Don and Mary Ann Fezell enjoy owning great cars, and when this one becameavailable in 2001 when the collection in Arizona was dissolved, they jumped on it. The odometer-disconnected by Bud soon after the purchase-shows just five miles since rolling off the line. All the paperwork was there, including title, body tags, VIN tag, and invoices. the Fezells live in western Pennsylvania, not far from Faubel's base of operations in Chambersburg, so it was fitting to bring the Dodge home to the Keystone State.
As it sits now, the car looks just like it did when Bud was chasing the record books and win lights with it. The only change from stock that is visible is the addition of an oil/temperature gauge set-up for engine safety. Since Bud had left the car in its basic white format when he put it on the track (adding graphics only), the Honker as shown here is also an excellent representation of the '64 Hemi breed.
The Fezells have graciously brought the car out for public display the last several years at the York US 30 Reunion and Musclecar Madness event in York, Pennsylvania. Bud has also been an honored guest at this event.
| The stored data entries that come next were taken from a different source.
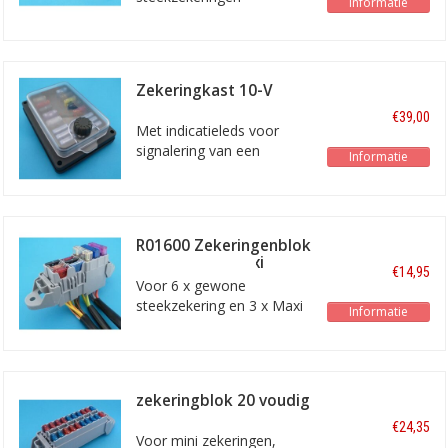
Informatie
Zekeringkast 10-V
waterdicht
€39,00
Met indicatieleds voor
signalering van een
Informatie
defecte zekering
R01600 Zekeringenblok
6xsteek + 3xmaxi
€14,95
Voor 6 x gewone
steekzekering en 3 x Maxi
Informatie
steekzekering
zekeringblok 20 voudig
R01460
€24,35
Voor mini zekeringen,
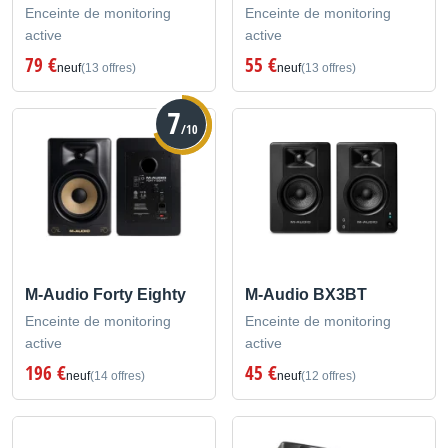
Enceinte de monitoring
Enceinte de monitoring
active
active
79 €
55 €
neuf
(13 offres)
neuf
(13 offres)
7
/10
M-Audio Forty Eighty
M-Audio BX3BT
Enceinte de monitoring
Enceinte de monitoring
active
active
196 €
45 €
neuf
(14 offres)
neuf
(12 offres)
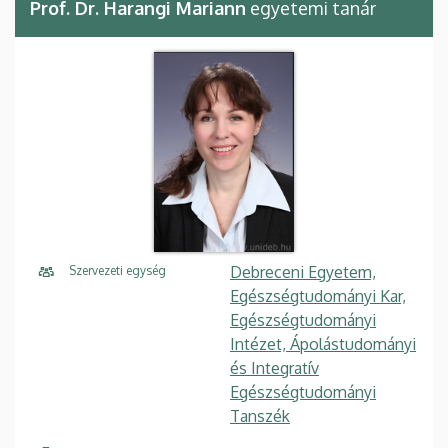
Prof. Dr. Harangi Mariann
egyetemi tanár
Debreceni Egyetem,
Szervezeti egység
Egészségtudományi Kar,
Egészségtudományi
Intézet, Ápolástudományi
és Integratív
Egészségtudományi
Tanszék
FAST FACTS: '64 Bud Faubel Honker Dodge S/S Race car
Don and Mary Ann Fezell * DuBois, PA
Engine: This is it, the beginning of the Hemi heritage with an A-864 drag racing version of the new 426 Hemi. Originally built by Chrysler's Marine & Industrial artisans in the early months of 1964, this example was tuned on by the Grump himself to an NHRA National Record run at Cecil County, Maryland, in May 1964. Presently, the engine in the Honker is a correct '64 block put back to stock specs
Transmission: Behind that honkin' hot bird is an A727 'flite, rebuilt to stock specs and shifted into gear by pushing buttons in the dashboard. That deal, perfect for folks who are left-handed, was the paddle shifter of yesteryear, but would soon fade away as floor and column models took over.
Differential: The venerable 831/44 banjo type with 4.56 rings; this is the version that had the locknut axles as well.
Horsepower & Performance: Bud had it down in the low 11s before he was done. Don, who drag raced for years, has decided not to chance damaging all the high-dollar Alcoa-type parts at speed.
Suspension: OEM Chrysler Super Stock leaf outfit with heavy-duty shocks.
Brakes: Check out the jelly jar on the firewall. Luckily, you only had to stop once in a while.
Wheels: Narrow factory steelies at 15x4 front and 15x7 rear; under the full 500 horses, these were like driving on icicles.
Rubber: '64 legal versions.
Body: A sedan with lots of factory lightweight goodies and tricks.
Paint: Factory white with graphics, redone by Steve Banker and the crew at the now-defunct Factory Muscle collection in Arizona.